EXERCISE DETAILS: Scan the entries below for "open" and copy each line that holds it.

═══ THE RECORDS

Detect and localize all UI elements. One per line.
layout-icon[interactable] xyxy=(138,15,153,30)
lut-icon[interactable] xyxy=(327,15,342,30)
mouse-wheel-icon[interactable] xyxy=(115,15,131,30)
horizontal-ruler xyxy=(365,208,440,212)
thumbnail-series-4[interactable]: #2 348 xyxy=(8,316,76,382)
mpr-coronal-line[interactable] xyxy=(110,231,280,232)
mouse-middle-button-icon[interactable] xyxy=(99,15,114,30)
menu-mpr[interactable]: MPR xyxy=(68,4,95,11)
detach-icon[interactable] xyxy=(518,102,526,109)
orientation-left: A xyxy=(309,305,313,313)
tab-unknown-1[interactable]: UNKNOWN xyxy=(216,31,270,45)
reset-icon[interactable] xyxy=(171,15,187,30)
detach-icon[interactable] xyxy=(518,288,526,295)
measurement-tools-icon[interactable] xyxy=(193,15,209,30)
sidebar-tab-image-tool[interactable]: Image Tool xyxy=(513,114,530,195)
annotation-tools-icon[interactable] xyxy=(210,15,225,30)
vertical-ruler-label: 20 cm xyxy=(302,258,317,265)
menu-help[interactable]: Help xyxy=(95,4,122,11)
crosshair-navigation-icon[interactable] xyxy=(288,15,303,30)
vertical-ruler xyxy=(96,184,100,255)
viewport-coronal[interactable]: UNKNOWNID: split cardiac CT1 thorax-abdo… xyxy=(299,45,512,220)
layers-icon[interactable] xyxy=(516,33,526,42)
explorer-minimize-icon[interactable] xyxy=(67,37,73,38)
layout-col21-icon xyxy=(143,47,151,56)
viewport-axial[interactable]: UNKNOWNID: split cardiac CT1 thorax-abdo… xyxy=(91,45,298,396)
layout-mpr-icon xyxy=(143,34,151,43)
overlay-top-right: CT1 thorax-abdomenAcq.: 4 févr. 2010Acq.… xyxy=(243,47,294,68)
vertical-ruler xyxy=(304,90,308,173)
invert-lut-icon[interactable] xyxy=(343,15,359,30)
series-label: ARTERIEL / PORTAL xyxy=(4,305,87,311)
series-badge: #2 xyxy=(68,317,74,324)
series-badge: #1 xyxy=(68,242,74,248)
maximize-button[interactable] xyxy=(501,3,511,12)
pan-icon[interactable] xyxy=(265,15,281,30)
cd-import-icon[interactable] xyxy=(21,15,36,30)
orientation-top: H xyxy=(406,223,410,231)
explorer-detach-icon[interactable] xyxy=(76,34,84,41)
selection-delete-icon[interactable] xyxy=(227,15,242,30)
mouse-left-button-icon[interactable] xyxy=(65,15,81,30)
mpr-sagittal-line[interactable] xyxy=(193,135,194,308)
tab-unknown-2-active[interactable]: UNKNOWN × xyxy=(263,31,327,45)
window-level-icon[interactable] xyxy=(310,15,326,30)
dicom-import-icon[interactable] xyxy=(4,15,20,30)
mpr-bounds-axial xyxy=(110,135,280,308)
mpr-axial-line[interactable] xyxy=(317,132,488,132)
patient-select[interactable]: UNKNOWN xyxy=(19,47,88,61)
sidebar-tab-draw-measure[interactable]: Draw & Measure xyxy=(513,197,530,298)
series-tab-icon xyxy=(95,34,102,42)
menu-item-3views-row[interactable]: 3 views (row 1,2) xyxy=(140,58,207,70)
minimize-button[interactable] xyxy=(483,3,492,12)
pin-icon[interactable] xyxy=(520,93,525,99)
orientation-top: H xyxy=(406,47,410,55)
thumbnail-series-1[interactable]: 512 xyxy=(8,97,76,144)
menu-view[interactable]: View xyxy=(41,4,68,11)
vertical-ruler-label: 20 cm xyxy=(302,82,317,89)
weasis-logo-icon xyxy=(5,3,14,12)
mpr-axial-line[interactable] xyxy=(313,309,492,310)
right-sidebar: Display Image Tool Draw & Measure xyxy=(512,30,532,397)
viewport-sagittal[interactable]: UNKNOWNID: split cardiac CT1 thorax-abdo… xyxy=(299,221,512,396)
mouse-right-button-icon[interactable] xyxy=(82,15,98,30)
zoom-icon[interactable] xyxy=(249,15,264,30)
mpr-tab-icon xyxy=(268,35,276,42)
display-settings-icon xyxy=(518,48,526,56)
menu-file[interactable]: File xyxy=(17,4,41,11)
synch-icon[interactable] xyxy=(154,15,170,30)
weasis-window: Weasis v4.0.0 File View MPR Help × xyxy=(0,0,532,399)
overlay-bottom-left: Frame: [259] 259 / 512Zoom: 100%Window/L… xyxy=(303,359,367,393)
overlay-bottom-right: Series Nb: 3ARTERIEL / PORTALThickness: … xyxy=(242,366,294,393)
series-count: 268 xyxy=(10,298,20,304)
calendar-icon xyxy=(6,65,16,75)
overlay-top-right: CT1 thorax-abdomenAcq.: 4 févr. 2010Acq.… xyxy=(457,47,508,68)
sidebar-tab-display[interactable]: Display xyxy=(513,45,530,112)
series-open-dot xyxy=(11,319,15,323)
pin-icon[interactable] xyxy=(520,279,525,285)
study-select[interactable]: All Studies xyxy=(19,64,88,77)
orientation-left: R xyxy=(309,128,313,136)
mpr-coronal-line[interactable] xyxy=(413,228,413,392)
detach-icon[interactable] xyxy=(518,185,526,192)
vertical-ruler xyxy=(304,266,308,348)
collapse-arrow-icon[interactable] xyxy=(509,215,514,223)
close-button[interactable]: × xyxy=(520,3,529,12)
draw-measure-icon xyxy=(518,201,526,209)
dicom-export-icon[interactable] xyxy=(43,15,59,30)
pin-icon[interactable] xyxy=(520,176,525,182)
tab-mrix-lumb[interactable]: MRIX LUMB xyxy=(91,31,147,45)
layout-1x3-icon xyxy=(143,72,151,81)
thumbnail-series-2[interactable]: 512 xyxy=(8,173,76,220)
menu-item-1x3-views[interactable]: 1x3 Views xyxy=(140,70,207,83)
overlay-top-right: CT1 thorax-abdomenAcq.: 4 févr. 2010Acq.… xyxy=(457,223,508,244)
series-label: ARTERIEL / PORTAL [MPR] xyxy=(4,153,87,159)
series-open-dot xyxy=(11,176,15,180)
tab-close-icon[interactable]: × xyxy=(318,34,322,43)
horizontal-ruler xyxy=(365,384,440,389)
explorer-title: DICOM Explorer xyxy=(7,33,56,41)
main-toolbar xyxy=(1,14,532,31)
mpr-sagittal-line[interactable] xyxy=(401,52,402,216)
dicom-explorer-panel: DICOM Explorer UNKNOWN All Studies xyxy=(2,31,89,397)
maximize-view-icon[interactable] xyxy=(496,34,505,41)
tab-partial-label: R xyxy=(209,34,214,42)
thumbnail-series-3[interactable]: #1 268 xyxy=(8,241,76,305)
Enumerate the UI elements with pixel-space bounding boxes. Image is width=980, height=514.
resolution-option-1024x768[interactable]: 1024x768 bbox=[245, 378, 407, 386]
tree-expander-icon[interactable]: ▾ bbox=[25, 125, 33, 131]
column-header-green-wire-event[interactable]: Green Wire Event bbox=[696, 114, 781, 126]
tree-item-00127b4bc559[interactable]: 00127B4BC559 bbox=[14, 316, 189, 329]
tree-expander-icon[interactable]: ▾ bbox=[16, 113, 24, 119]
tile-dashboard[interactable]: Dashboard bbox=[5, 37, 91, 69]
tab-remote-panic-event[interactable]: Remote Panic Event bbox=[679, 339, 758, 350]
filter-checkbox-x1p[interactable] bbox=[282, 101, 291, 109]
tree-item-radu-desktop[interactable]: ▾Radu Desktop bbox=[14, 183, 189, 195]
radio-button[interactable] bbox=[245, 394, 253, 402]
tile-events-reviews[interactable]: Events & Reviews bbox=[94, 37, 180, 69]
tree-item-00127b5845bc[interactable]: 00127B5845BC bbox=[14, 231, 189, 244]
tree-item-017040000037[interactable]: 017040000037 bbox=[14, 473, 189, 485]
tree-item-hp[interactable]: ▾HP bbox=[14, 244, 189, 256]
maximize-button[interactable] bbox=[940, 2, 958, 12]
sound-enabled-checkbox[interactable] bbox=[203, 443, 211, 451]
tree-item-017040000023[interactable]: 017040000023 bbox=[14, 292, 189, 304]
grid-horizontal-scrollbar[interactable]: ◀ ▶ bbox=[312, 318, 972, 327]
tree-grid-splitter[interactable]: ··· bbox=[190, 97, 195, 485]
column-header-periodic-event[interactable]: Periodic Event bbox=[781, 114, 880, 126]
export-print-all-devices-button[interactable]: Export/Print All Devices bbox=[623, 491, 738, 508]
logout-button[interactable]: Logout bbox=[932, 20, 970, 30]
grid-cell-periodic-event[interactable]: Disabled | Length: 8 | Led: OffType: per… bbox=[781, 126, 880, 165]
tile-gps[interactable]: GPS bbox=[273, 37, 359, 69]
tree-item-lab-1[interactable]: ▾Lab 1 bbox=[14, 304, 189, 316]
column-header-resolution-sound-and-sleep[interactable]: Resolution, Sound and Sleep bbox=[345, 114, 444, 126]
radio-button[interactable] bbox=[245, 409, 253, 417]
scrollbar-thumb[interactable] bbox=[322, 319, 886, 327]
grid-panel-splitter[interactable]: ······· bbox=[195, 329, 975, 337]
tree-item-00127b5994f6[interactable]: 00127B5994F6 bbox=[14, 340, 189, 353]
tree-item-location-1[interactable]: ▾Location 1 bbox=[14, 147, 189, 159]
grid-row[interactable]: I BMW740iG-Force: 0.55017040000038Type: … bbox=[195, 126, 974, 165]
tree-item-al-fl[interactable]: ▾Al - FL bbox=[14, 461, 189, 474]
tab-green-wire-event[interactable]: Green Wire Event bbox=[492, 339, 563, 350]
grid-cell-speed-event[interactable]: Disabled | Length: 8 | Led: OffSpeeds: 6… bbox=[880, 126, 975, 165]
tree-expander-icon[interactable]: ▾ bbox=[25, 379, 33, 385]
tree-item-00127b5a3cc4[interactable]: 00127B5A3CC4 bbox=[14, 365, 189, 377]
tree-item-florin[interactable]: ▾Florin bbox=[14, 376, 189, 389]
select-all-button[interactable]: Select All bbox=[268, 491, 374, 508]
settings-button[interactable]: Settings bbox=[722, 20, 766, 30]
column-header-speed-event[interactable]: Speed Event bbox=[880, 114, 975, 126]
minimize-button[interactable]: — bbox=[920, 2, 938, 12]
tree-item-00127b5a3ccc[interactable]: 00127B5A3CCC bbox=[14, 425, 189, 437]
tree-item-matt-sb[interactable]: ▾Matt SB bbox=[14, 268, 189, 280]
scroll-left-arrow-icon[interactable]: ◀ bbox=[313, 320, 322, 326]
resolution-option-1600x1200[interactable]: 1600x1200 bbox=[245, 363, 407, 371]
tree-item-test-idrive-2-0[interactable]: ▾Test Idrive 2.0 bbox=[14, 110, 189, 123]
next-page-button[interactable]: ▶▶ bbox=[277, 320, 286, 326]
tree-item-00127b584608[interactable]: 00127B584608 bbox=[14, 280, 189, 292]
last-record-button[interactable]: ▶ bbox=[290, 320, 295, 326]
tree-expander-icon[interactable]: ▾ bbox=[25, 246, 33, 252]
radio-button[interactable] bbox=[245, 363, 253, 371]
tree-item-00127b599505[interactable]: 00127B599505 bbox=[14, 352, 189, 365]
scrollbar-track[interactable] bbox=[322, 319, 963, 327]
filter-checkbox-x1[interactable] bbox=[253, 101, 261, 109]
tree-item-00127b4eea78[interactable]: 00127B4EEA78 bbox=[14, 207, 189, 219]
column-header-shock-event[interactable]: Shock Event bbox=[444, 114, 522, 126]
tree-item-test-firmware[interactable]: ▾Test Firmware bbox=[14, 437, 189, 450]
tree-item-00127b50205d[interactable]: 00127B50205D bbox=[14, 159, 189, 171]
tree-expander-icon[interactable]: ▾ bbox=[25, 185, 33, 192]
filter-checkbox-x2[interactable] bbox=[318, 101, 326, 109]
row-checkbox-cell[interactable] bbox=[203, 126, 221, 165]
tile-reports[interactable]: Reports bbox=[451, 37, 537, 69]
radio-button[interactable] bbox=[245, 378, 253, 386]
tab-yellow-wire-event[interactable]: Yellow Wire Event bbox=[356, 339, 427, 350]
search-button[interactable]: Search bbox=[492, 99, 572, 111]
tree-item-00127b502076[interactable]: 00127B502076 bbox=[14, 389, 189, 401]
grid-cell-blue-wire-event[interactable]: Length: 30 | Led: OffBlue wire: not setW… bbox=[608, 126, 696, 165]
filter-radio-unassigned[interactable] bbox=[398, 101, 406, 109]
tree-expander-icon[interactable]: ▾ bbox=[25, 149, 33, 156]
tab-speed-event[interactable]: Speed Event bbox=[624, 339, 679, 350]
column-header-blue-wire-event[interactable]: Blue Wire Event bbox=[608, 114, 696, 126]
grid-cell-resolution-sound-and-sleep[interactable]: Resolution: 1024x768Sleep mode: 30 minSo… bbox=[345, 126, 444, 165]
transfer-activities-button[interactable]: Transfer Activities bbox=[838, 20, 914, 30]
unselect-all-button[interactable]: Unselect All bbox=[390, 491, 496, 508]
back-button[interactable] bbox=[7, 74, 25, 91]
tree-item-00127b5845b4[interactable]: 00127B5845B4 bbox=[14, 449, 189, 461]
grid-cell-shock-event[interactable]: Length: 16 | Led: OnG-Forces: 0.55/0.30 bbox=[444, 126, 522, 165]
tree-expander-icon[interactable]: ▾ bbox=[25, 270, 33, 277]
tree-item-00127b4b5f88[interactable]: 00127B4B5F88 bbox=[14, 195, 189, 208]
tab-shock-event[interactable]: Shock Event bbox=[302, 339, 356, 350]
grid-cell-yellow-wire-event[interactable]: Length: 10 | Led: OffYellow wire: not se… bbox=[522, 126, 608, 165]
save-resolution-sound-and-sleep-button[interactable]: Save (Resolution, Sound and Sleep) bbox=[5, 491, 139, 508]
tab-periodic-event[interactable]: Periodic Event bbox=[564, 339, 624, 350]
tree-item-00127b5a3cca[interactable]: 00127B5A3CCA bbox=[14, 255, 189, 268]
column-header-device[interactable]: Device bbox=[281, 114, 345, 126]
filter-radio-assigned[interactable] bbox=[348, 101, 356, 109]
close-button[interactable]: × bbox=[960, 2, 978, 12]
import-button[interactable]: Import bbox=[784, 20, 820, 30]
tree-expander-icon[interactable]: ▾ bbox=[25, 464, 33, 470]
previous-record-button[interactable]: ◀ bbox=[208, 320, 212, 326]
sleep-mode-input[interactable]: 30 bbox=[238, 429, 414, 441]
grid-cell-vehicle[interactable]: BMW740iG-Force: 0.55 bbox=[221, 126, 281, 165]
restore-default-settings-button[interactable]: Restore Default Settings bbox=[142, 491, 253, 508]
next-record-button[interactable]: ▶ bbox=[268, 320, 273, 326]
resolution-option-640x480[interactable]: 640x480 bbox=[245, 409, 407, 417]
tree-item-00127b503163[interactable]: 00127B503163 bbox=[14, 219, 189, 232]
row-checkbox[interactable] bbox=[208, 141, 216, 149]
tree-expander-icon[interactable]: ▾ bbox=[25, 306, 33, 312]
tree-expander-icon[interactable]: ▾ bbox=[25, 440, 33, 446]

══════

EXERCISE RESULT:
series-open-dot xyxy=(11,319,15,323)
series-open-dot xyxy=(11,176,15,180)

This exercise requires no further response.